По своей численной величине квант действия очень мал: h = 6,6234 * 10-27 эрг. сек. Именно поэтому в макроскопических процессах его роль практически сводится к нулю. Но совсем иным оказывается дело в микропроцессах, где величины, характеризующие объекты, их масса, энергия и т. п. являются очень небольшими. Здесь квант действия становится величиной, определяющей само течение явлений, их закономерности.
Можно ли дать кванту действия какое-нибудь истолкование в духе воззрений классической физики? Можно ли его, как выражался М. Планк, «ввести в рамки классической теории»? В течение ряда лет М. Планк предпринимал попытки найти такое истолкование, ввести квант действия в рамки классической физики. Но все его попытки, как и попытки некоторых других ученых, оказались совершенно безуспешными. Это означало, что физика вступила в совершенно новую, ранее неизведанную область материального мира, закономерности которой не сводятся к закономерностям классической физики. Сама формула М. Планка, в которую квант действия вошел как ее центральное ядро, явилась первой из таких закономерностей, ставших известными физикам. Из нее вытекало, в частности, что закон равномерного распределения энергии, принимавшийся классической физикой, в этой области явлений совершенно неверен.
Не был ли тем самым бесполезным труд М. Планка по «введению кванта действия в рамки классической теории»? Не является ли это трагедией ученого, совершенно напрасно потратившего много времени и сил на попытки продвинуться по неверному пути? — Нет и нет! Надо было до конца выяснить, что это действительно не удастся; не удастся в принципе, а не временно, не случайно, что, двигаясь в таком направлении, мы не раскроем новых горизонтов для физической науки. В своей «Научной автобиографии» М. Планк так пишет об этом: «Мои напрасные попытки как-нибудь включить квант действия в классическую теорию растянулись на ряд лет и стоили мне многих усилий. Некоторые мои товарищи увидели в этом своего рода трагедию. Я был другого мнения, так как победа, которую я одержал благодаря такому фундаментальному разъяснению, была превыше всего. Теперь я точно знал, что квант действия играет в физике более значительную роль, чем я был склонен вначале предполагать, и благодаря этому уяснил необходимость введения совершенно новых методов рассмотрения и вычисления при исследовании атомных проблем. Развитию этих методов, в чем я сам уже не мог больше принимать активного участия, послужили прежде всего работы Нильса Бора и Эрвина Шредингера»[2].
Вслед за этим, вместе с созданием квантовой или волновой механики, началось поистине триумфальное шествие открытого М. Планком кванта действия по всем разделам физики — повсюду, где физики доходили до вскрытия глубокой атомистической сущности исследуемых явлений. Квант действия как бы явился тем рубежом, который установил объективную границу между прежней, классической, и новой, современной физикой.
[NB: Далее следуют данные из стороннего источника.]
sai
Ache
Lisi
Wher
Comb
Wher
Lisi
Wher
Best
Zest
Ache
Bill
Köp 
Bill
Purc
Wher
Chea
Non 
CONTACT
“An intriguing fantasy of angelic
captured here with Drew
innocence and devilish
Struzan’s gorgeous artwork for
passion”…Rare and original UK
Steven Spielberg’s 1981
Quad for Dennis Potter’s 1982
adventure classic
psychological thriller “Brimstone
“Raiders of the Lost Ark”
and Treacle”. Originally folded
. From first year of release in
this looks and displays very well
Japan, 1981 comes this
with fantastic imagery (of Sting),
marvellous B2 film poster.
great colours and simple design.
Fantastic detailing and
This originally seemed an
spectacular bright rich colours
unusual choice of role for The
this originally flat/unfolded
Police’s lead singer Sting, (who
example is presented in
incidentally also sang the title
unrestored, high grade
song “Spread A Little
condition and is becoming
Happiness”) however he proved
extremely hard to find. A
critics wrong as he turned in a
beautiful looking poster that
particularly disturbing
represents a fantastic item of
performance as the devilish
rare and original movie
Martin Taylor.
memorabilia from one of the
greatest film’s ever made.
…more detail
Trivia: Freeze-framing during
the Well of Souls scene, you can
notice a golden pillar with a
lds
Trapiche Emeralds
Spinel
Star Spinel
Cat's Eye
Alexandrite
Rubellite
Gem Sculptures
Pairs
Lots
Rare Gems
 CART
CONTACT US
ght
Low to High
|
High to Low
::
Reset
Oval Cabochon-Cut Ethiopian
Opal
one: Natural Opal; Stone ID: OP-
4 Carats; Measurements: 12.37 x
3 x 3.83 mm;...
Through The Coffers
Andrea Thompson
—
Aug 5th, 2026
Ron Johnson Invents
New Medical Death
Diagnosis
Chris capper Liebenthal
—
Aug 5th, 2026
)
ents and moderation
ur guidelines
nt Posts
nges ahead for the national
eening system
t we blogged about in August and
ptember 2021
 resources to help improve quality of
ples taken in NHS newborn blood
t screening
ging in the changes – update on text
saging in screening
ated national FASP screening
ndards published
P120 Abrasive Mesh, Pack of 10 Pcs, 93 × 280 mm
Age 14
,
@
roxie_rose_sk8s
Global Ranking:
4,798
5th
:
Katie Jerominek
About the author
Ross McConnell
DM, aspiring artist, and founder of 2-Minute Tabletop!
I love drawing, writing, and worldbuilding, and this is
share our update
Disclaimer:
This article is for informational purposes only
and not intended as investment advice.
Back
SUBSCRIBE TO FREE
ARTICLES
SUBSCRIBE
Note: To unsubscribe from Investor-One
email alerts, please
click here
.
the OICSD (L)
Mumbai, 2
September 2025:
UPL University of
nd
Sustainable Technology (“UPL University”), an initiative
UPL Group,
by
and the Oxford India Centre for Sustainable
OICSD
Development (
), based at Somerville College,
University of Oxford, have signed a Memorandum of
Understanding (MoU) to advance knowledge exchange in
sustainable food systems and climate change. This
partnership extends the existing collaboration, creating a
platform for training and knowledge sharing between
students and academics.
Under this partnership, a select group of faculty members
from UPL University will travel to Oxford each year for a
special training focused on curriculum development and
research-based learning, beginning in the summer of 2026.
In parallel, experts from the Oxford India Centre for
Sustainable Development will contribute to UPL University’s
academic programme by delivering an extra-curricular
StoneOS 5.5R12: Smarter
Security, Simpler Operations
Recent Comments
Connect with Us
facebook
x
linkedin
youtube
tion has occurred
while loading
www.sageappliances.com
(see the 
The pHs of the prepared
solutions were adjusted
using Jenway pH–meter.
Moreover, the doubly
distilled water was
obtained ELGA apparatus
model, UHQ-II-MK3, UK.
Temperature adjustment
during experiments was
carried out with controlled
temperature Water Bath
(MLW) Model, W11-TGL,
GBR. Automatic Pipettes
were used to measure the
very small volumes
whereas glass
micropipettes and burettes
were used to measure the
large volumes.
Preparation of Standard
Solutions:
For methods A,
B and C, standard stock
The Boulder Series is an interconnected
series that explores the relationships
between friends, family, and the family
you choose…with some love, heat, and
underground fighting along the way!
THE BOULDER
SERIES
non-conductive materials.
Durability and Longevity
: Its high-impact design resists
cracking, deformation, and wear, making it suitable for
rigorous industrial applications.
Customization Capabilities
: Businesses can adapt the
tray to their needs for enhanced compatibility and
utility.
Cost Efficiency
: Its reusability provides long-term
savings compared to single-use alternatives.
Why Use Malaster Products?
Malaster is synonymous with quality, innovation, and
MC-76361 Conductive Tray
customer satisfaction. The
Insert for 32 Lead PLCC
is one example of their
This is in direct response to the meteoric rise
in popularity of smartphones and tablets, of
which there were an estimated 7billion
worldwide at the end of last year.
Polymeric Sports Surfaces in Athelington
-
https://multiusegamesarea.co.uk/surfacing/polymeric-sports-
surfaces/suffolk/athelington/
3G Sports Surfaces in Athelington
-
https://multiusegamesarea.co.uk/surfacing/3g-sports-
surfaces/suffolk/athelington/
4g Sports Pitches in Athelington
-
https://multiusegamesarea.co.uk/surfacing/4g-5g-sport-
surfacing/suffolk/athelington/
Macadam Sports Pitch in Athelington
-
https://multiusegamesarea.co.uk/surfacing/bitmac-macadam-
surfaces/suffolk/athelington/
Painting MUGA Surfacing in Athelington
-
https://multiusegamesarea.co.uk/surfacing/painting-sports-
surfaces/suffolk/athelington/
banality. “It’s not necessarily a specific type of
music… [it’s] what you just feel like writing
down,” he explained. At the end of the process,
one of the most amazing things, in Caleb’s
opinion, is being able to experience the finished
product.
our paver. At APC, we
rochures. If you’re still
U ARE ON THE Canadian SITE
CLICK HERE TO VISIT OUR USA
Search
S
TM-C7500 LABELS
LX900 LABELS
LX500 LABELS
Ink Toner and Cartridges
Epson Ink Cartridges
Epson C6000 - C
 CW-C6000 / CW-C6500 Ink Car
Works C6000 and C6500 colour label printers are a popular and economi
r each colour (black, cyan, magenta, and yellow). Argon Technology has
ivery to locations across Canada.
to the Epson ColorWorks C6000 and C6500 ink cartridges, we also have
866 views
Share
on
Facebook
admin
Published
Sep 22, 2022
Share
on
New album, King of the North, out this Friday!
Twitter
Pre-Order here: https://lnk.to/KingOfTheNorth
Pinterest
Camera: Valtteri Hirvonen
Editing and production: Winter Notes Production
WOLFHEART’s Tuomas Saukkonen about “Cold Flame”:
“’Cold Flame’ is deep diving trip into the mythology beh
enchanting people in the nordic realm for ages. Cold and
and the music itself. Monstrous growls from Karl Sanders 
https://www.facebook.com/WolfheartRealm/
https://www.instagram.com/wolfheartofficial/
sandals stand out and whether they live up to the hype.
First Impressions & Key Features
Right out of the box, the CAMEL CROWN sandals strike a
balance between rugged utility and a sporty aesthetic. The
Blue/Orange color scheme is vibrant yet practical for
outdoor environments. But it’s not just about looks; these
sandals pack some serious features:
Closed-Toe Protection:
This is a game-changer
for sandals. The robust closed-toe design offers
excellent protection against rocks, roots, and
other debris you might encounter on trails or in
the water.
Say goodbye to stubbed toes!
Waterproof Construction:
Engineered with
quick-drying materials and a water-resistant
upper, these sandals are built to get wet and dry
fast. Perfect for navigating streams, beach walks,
Но в то время, как М. Планк пытался понять, нельзя ли ввести квант действия в рамки классических представлений, и одновременно создавал ряд термодинамических работ, в частности по теории диссоциации электролитов, а также по теории дисперсии, на сцену вышло новое величественное обобщение — теория относительности. Макс Планк живо откликнулся на это событие и внес свой крупный вклад в развитие ее идей рядом работ, первая из которых была опубликована уже в начале 1906 г. В них М. Планк впервые показал, как нужно выразить основные уравнения динамики, принцип наименьшего действия, а также ряд физических величин, таких как импульс, масса и т. п., чтобы они удовлетворяли принципу относительности. Он установил ряд существенных закономерных связей физических величин в релятивистской механике. Рассматривая, как преобразуются важнейшие физические величины при переходе к движущимся системам отсчета, М. Планк специально уделил внимание отысканию формул преобразования термодинамических величин в теории относительности.
Макс Планк не раз говорил, что теория относительности является венцом классической физики. Это — справедливо. Но для этого венца сам Планк создал несколько крупных жемчужин, украсивших его.
В последние годы М. Планк усиленно трудился над разрешением проблемы синтеза волновых и корпускулярных представлений в атомной физике. На эту тему в 1940—1941 гг. он опубликовал три работы с одним и тем же названием: «Versuch einer Synthese zwischen Wellenmechanik und Korpuskularmechanik». Ценным в них было стремление найти внутреннюю органическую связь между резко противоречивыми сторонами микрообъектов, коренящимися в самой их сущности. Решение этой проблемы остается, однако, еще делом будущего.
Наиболее характерной особенностью М. Планка как ученого являлось его постоянное стремление к выработке единого взгляда на природу. Он всегда был одержим идеей найти во всей совокупности исследуемых физикой явлений их общую основу, то, что связывает их в нечто целое, несмотря на пестрое многообразие самих этих явлений. Вот почему он уделил исключительно много внимания таким законам природы, как закон сохранения и превращения энергии, закон энтропии, принцип наименьшего действия. Понятно поэтому, что М. Планк не мог ограничиться исследованием тех или иных отдельных проблем, как бы важны они ни были, но должен был предпринять попытку изложить с единой точки зрения всю область явлений, на которых было сосредоточено его внимание. Естественно, что на первом месте было то многообразие явлений природы, законы которых изучает термодинамика, которой он посвятил многие годы напряженной творческой работы. Так появилась «Термодинамика» М. Планка, впервые вышедшая в 1897 г. и с тех пор выдержавшая множество изданий на языках различных народов. Она отличается поразительной ясностью изложения, четкостью структуры, глубиной проникновения в сущность термодинамических явлений. Предназначенная для тех, кто впервые приступает к изучению термодинамики, она вместе с тем оказывается ценнейшим руководством и для специалистов-физиков, благодаря исключительно точному и тонкому разъяснению принципиальных положений этой отрасли физической науки, всестороннему раскрытию физического смысла каждого из ее положений. Поистине это — классическая книга, и она могла быть написана только рукой мастера, результаты которого вошли в фонд выдающихся достижений термодинамики.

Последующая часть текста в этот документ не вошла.